____ Dataset records
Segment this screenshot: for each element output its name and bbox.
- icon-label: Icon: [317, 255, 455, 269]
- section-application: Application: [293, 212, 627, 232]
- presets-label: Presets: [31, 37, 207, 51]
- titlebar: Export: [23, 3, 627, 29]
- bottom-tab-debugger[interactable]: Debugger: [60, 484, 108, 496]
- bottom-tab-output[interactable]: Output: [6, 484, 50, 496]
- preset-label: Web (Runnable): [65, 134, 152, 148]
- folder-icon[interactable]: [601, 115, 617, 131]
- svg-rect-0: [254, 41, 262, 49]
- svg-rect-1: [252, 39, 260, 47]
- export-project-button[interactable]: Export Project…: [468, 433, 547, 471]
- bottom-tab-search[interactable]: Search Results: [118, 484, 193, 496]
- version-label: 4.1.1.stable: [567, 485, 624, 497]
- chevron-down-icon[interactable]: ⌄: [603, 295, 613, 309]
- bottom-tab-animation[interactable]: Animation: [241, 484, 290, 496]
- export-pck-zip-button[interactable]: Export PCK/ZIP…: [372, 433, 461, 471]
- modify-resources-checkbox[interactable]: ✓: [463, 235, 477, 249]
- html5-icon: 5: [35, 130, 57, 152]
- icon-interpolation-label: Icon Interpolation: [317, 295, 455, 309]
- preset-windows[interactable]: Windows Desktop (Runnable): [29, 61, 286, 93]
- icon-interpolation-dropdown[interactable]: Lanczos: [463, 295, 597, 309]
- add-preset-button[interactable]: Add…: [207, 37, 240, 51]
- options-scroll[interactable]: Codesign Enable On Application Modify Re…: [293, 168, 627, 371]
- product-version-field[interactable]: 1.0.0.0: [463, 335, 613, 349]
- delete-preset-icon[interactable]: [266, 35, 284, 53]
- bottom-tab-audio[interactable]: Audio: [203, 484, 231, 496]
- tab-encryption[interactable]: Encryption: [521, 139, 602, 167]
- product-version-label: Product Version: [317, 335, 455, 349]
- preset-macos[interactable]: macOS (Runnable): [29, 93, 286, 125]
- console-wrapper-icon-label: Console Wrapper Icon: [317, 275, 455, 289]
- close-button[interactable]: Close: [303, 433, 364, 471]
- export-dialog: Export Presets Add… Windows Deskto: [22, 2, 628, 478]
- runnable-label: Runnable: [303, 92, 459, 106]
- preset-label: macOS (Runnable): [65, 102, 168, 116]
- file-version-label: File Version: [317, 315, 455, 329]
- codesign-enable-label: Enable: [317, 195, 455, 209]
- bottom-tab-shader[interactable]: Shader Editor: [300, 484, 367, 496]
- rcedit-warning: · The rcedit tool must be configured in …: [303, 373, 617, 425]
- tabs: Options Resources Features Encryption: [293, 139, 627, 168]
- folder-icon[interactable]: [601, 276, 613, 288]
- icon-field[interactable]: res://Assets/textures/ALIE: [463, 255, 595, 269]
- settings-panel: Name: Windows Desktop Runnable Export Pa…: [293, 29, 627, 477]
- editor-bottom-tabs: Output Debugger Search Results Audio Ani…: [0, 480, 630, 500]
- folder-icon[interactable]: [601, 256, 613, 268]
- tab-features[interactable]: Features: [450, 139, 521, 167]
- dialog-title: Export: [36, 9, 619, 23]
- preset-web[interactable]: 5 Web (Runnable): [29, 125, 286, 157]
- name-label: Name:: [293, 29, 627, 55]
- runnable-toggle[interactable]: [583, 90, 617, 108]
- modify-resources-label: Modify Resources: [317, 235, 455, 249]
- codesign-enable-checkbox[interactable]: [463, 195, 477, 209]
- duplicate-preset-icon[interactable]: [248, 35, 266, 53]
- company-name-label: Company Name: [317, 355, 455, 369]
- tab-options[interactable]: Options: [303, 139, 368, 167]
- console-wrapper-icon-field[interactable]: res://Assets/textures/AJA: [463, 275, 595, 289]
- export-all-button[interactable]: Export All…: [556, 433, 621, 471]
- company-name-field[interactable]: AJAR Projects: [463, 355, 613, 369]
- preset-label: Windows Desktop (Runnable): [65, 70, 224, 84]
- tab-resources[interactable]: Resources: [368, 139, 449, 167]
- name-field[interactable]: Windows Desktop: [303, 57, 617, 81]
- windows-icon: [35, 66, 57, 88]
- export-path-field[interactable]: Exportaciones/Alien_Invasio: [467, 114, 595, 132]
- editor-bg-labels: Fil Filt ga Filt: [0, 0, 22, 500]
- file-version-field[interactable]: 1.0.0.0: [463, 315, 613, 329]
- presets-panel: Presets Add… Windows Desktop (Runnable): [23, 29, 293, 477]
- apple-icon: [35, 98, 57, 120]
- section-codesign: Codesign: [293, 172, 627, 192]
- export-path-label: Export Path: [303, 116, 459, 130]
________
____ Dataset records
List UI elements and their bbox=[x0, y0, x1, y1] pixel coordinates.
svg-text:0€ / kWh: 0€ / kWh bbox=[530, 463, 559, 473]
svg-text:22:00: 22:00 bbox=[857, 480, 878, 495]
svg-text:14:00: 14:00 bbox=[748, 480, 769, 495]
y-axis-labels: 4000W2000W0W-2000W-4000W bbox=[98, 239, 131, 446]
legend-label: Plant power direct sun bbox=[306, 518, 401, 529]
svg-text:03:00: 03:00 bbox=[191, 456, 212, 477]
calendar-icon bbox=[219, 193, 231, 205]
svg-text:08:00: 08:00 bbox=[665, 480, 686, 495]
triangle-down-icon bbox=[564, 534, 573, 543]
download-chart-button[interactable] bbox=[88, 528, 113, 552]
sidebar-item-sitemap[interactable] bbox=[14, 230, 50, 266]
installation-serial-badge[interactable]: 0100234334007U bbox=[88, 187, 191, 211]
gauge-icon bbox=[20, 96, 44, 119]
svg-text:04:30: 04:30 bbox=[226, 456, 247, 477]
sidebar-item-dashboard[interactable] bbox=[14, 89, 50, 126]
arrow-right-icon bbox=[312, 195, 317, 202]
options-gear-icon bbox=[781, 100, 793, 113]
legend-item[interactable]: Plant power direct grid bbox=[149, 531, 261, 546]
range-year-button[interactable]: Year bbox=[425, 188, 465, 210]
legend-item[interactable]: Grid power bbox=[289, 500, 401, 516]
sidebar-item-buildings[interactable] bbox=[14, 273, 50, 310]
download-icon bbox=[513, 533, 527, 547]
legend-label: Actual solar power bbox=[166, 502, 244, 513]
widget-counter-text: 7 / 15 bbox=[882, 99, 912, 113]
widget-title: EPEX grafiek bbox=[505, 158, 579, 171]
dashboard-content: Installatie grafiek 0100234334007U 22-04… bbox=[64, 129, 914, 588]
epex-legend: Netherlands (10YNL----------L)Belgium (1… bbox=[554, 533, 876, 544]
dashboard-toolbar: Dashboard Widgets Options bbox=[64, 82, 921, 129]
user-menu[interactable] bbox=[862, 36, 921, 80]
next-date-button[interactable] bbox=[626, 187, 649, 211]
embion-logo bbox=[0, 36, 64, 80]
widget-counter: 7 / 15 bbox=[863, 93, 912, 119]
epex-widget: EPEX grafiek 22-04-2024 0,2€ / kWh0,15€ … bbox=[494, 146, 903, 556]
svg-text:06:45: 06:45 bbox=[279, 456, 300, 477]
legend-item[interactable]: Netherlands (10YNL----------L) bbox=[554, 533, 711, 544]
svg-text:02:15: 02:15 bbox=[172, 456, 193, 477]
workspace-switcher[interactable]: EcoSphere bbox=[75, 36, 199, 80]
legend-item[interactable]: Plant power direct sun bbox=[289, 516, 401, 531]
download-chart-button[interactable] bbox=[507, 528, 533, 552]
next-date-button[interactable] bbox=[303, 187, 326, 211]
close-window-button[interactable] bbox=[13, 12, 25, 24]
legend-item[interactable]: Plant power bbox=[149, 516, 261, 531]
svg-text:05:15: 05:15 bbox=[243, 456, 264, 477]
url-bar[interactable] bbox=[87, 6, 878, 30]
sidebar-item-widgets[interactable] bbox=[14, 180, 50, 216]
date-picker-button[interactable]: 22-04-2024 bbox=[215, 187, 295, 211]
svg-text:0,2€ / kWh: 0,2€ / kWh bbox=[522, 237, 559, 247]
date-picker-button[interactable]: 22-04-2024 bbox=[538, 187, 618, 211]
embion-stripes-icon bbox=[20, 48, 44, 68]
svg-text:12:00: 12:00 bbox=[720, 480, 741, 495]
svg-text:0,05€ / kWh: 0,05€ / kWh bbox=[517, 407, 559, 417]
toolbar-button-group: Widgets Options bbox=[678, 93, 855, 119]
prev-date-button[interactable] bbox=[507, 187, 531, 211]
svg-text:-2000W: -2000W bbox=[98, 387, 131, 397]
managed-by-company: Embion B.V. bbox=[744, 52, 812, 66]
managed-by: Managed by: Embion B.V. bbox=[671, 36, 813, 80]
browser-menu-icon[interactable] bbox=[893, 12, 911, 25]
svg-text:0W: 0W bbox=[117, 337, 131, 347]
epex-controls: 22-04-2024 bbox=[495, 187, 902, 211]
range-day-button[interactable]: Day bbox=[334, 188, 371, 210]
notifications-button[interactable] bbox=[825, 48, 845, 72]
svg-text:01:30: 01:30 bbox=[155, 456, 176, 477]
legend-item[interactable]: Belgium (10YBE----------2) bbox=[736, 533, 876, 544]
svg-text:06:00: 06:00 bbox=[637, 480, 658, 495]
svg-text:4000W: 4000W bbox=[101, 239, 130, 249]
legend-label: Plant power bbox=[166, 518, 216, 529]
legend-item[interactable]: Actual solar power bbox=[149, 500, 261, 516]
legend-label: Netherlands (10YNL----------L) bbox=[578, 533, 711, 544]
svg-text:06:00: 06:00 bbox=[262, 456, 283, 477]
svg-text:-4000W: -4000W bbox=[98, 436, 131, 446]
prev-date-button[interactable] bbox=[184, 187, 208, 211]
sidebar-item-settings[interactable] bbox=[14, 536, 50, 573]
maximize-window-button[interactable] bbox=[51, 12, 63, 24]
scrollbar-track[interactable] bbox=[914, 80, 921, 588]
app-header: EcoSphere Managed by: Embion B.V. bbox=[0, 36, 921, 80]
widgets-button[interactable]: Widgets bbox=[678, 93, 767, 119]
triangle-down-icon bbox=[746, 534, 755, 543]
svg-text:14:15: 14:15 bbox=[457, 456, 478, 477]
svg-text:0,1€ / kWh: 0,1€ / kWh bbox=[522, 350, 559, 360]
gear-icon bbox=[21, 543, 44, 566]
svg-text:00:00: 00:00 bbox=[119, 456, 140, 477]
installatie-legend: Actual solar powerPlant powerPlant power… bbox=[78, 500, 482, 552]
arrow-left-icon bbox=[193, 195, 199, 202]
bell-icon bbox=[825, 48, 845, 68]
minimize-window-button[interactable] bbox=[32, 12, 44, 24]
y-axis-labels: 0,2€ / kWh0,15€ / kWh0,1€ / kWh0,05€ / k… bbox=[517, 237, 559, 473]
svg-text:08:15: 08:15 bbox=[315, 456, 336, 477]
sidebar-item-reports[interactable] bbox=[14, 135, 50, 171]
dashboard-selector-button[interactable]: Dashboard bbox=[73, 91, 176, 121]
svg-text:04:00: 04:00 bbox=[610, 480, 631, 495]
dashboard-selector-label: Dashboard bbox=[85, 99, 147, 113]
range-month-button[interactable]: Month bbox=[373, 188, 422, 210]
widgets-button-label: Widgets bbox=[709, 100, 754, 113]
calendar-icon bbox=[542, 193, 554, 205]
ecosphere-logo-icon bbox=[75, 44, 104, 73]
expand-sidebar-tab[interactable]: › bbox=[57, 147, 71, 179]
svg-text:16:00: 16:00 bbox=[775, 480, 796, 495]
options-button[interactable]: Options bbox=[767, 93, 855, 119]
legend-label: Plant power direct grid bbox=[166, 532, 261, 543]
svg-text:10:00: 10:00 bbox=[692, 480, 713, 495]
________
◆ Work instructions ◆
Each line of the listing above that contains the word "console" is to be copied.

◆ Answer box ◆
- console-wrapper-icon-label: Console Wrapper Icon: [317, 275, 455, 289]
- console-wrapper-icon-field[interactable]: res://Assets/textures/AJA: [463, 275, 595, 289]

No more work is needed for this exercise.